*ABOUT THIS EXERCISE:* In the material below, find each line with the string "PODCAST" and copy it.

MATERIAL TO PROCESS Block Start

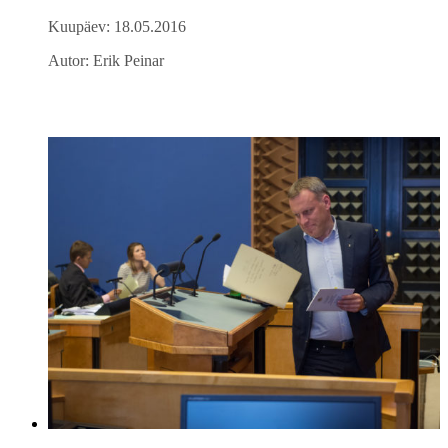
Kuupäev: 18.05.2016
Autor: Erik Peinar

MATERIAL TO PROCESS Block End
MATERIAL TO PROCESS Block Start

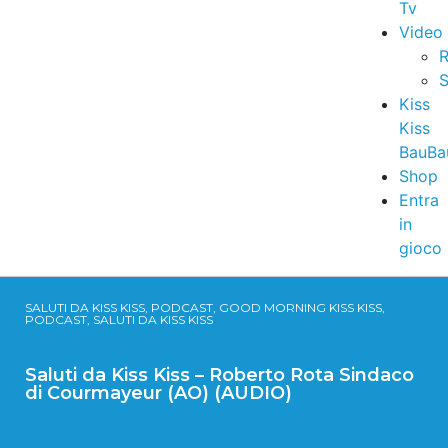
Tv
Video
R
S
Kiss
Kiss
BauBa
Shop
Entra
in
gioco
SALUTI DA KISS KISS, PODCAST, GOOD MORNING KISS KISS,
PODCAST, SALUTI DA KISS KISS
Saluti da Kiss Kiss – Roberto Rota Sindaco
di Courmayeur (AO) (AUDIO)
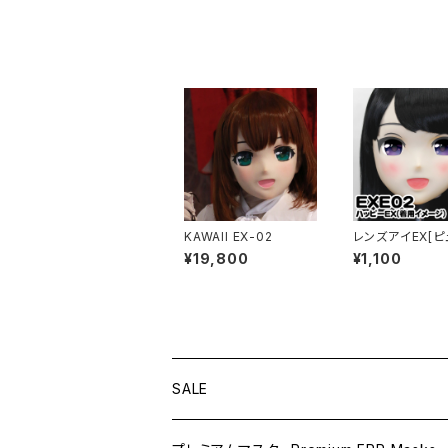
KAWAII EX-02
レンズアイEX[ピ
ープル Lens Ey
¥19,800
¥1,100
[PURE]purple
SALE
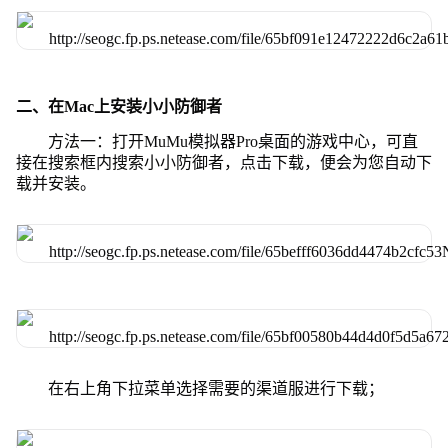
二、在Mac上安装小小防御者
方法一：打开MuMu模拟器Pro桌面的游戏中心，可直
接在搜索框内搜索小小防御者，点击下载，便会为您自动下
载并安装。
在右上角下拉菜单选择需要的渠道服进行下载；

MATERIAL TO PROCESS Block End

*FINAL ANSWER:*
SALUTI DA KISS KISS, PODCAST, GOOD MORNING KISS KISS,
PODCAST, SALUTI DA KISS KISS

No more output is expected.